Jan Campert (1902) is de dichter van één gedicht, De achttien dooden (‘Een cel is maar één meter lang / en nauw twee meter breed’). Maaike Meijer analyseert het in het nieuwe nummer van Nederlandse letterkunde. Dat nummer is helemaal gewijd aan mannelijkheid‘ en Meijers artikel gaat specifiek over de rol van mannelijkheid in drie ’telsten’: behalve dat gedicht van Campert ook De donkere kamer van Damokles en de film Casablanca.
Het interessante van Meijers aanpak is dat ze haar smaak altijd laat meewegen. Ja, Nederlandse letterkunde is een wetenschappelijk tijdschrift; maar voor Meijer is dat geen belemmering om te vermelden dat de laatste strofe van De achttien dooden haar ontroert:
Ik zie hoe ‘t eerste morgenlicht
door ’t hoge venster draalt –
Mijn God, maak mij het sterven licht,
en zoo ik heb gefaald,
gelijk een elk wel falen kan,
schenk mij dan uw genâ,
opdat ik heenga als een man
als ‘k voor de loopen sta…
Ik weet niet hoe vaak ik De achttien dooden heb gelezen – vele, vele keren. Maar nooit was me die een na laatste regel opgevallen: ‘opdat ik heenga als een man’. Als een man? Meijer wijst er terecht op dat het vreemd is om te willen sterven als een man: net als je dood bent, doet het er natuurlijk allemaal niet meer toe.
Ze zegt dan dat mannelijkheid staat voor waarden als “heelheid, activiteit, productie, coherentie, controle, kracht, subjectiviteit” en dat dit allerlei zaken zijn die “lijnrecht” tegenover de dood staan. “Mannelijkheid wordt op die manier in deze laatste strofe een scherm tegen de dood: het allerlaatste scherm, het allerlaatste poneren van iets dat futiel is geworden omdat het je onverbiddelijk wordt afgenomen: coherentie, beheersing, kracht.”
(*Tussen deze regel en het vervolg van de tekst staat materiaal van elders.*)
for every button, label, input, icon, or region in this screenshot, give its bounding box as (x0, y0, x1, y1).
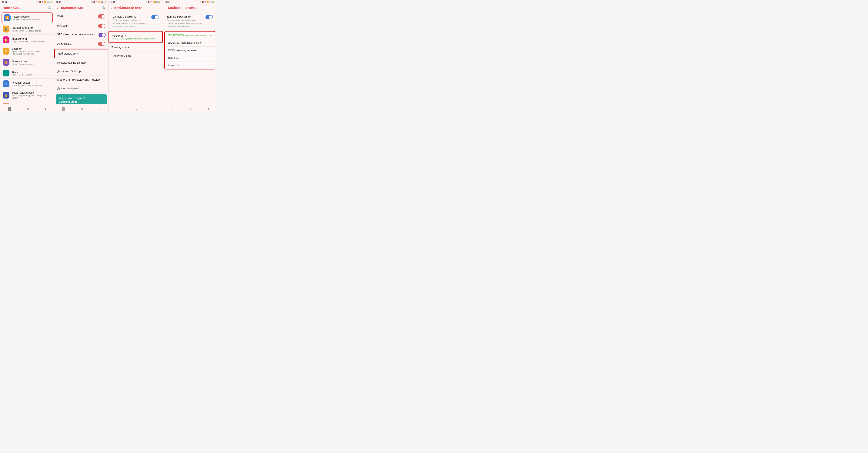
bottom-nav-3: ||| ○ ‹ (108, 104, 163, 113)
status-bar-3: 10:08 ✉ 🔕 📍 📶 95%🔋 (108, 0, 163, 4)
dropdown-option-3g2g[interactable]: 3G/2G (автоподключение) (165, 47, 215, 54)
settings-item-biometrics[interactable]: ☁ Б... (0, 101, 54, 104)
dropdown-option-2g[interactable]: Только 2G (165, 62, 215, 69)
option-5g-label: 5G/LTE/3G/2G (автоматическое по... (168, 34, 209, 37)
settings-item-connections[interactable]: 📶 Подключения Wi-Fi • Bluetooth • Авиаре… (1, 12, 53, 23)
nav-menu-1[interactable]: ||| (5, 106, 14, 112)
status-time-3: 10:08 (111, 1, 115, 3)
display-subtitle: Яркость • Комфорт для глаз • Навигационн… (12, 51, 52, 55)
bluetooth-toggle[interactable] (98, 24, 105, 28)
notifications-subtitle: Строка состояния • Не беспокоить (12, 40, 52, 43)
lockscreen-text: Экран блокировки Тип блокировки экрана •… (12, 91, 52, 99)
status-bar-4: 10:08 ✉ 🔕 📍 📶 95%🔋 (163, 0, 217, 4)
roaming-desc: За использование мобильных данных в роум… (113, 19, 149, 28)
menu-item-hotspot[interactable]: Мобильная точка доступа и модем (54, 76, 108, 84)
status-bar-1: 10:08 ✉ 🔕 📍 📶 95%🔋 (0, 0, 54, 4)
nav-back-2[interactable]: ‹ (96, 106, 103, 112)
menu-item-accesspoints[interactable]: Точки доступа (108, 43, 163, 52)
nav-menu-4[interactable]: ||| (168, 106, 177, 112)
menu-item-nfc[interactable]: NFC и бесконтактные платежи (54, 31, 108, 39)
connections-icon: 📶 (4, 14, 10, 21)
settings-item-lockscreen[interactable]: 🔒 Экран блокировки Тип блокировки экрана… (0, 89, 54, 101)
nfc-toggle[interactable] (98, 33, 106, 37)
connections-title: Подключения (13, 15, 51, 18)
nav-back-4[interactable]: ‹ (205, 106, 212, 112)
bluetooth-label: Bluetooth (57, 25, 68, 28)
content-4: Данные в роуминге За использование мобил… (163, 12, 217, 104)
display-title: Дисплей (12, 47, 52, 50)
option-3g2g-label: 3G/2G (автоподключение) (168, 49, 197, 52)
mobilenet-label: Мобильные сети (58, 52, 78, 55)
nav-home-1[interactable]: ○ (24, 106, 32, 112)
menu-item-mobilenet[interactable]: Мобильные сети (54, 49, 108, 58)
sound-icon: 🔊 (3, 26, 9, 32)
suggestion-banner[interactable]: Ищете что-то другое? Samsung Cloud (56, 94, 107, 104)
network-mode-item[interactable]: Режим сети 5G/LTE/3G/2G (автоматическое … (108, 31, 163, 43)
display-icon: ☀ (3, 48, 9, 55)
suggestion-title: Ищете что-то другое? (59, 97, 104, 100)
status-icons-2: ✉ 🔕 📍 📶 95%🔋 (91, 1, 106, 3)
bottom-nav-1: ||| ○ ‹ (0, 104, 54, 113)
status-icons-4: ✉ 🔕 📍 📶 95%🔋 (200, 1, 215, 3)
othersettings-label: Другие настройки (57, 87, 79, 90)
settings-item-wallpaper[interactable]: 🎨 Обои и стиль Обои • Палитра цветов (0, 57, 54, 68)
content-3: Данные в роуминге За использование мобил… (108, 12, 163, 104)
menu-item-wifi[interactable]: Wi-Fi (54, 12, 108, 21)
themes-text: Темы Темы • Обои • Значки (12, 70, 52, 76)
notifications-icon: 🔔 (3, 36, 9, 43)
menu-item-airplane[interactable]: Авиарежим (54, 39, 108, 49)
status-time-1: 10:08 (2, 1, 7, 3)
menu-item-othersettings[interactable]: Другие настройки (54, 84, 108, 92)
notifications-title: Уведомления (12, 37, 52, 40)
bottom-nav-4: ||| ○ ‹ (163, 104, 217, 113)
dropdown-option-5g[interactable]: 5G/LTE/3G/2G (автоматическое по... ✓ (165, 32, 215, 39)
lockscreen-icon: 🔒 (3, 92, 9, 98)
menu-item-bluetooth[interactable]: Bluetooth (54, 21, 108, 31)
nav-home-4[interactable]: ○ (186, 106, 195, 112)
roaming-toggle-4[interactable] (206, 15, 213, 19)
accesspoints-label: Точки доступа (112, 46, 129, 49)
content-2: Wi-Fi Bluetooth NFC и бесконтактные плат… (54, 12, 108, 104)
nav-menu-2[interactable]: ||| (59, 106, 68, 112)
dropdown-option-3g[interactable]: Только 3G (165, 54, 215, 62)
homescreen-text: Главный экран Макет • Индикаторы на знач… (12, 81, 52, 87)
roaming-card: Данные в роуминге За использование мобил… (110, 13, 161, 30)
settings-item-homescreen[interactable]: ⌂ Главный экран Макет • Индикаторы на зн… (0, 79, 54, 89)
roaming-toggle[interactable] (151, 15, 158, 19)
network-mode-dropdown[interactable]: 5G/LTE/3G/2G (автоматическое по... ✓ LTE… (164, 31, 216, 69)
page-title-3: Мобильные сети (114, 6, 160, 10)
search-icon-1[interactable]: 🔍 (48, 6, 52, 10)
wifi-toggle[interactable] (98, 14, 105, 19)
dropdown-option-lte[interactable]: LTE/3G/2G (автоподключение) (165, 39, 215, 47)
panel-mobilenets2: 10:08 ✉ 🔕 📍 📶 95%🔋 ‹ Мобильные сети Данн… (163, 0, 217, 113)
sound-text: Звуки и вибрация Режим звука • Мелодия з… (12, 26, 52, 32)
nfc-title: NFC и бесконтактные платежи (57, 33, 99, 36)
nav-back-3[interactable]: ‹ (150, 106, 158, 112)
settings-item-notifications[interactable]: 🔔 Уведомления Строка состояния • Не бесп… (0, 34, 54, 45)
nav-back-1[interactable]: ‹ (42, 106, 49, 112)
nav-menu-3[interactable]: ||| (114, 106, 122, 112)
status-time-4: 10:08 (165, 1, 169, 3)
airplane-toggle[interactable] (98, 42, 105, 46)
homescreen-icon: ⌂ (3, 81, 9, 87)
nav-home-2[interactable]: ○ (78, 106, 86, 112)
search-icon-2[interactable]: 🔍 (102, 6, 106, 10)
back-icon-4[interactable]: ‹ (165, 6, 166, 10)
network-mode-subtitle: 5G/LTE/3G/2G (автоматическое подключение… (112, 37, 156, 40)
status-icons-3: ✉ 🔕 📍 📶 95%🔋 (146, 1, 161, 3)
back-icon-3[interactable]: ‹ (111, 6, 112, 10)
back-icon-2[interactable]: ‹ (57, 6, 58, 10)
hotspot-label: Мобильная точка доступа и модем (57, 78, 100, 81)
network-mode-title: Режим сети (112, 34, 126, 37)
option-2g-label: Только 2G (168, 64, 180, 67)
settings-item-sound[interactable]: 🔊 Звуки и вибрация Режим звука • Мелодия… (0, 24, 54, 34)
nav-home-3[interactable]: ○ (132, 106, 141, 112)
themes-icon: T (3, 70, 9, 77)
menu-item-simmanager[interactable]: Диспетчер SIM-карт (54, 67, 108, 76)
wifi-label: Wi-Fi (57, 15, 64, 18)
menu-item-datausage[interactable]: Использование данных (54, 59, 108, 67)
settings-item-display[interactable]: ☀ Дисплей Яркость • Комфорт для глаз • Н… (0, 45, 54, 57)
settings-item-themes[interactable]: T Темы Темы • Обои • Значки (0, 68, 54, 79)
menu-item-operators[interactable]: Операторы сети (108, 52, 163, 60)
roaming-desc-4: За использование мобильных данных в роум… (167, 19, 204, 28)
Ik zou de regel overigens net wat anders interpreteren. Meijer wijst er zelf op dat een ander element in het gedicht de herinneringscultuur is. De voorlaatste strofe luidt:
Gedenkt, die deze woorden leest
mijn makkers in den nood,
en die hen nastaan ’t allermeest,
in hunnen rampspoed groot,
gelijk ook wij hebben gedacht
aan eigen land en volk –
Het gedicht is hiermee een oproep aan de overlevenden om de achttien doden te herinneren. Dat gebeurt volgens de eerste strofe overigens wel anoniem (‘wel kleiner nog is het stuk grond / dat ik nu nog niet weet, / maar waar ik naamloos rusten zal’), maar dat alles is geloof ik nu juist de mannelijke waarde die in dit gevecht gevierd worden, maar die Meijer niet noemt: moed en onbaatzuchtige opoffering.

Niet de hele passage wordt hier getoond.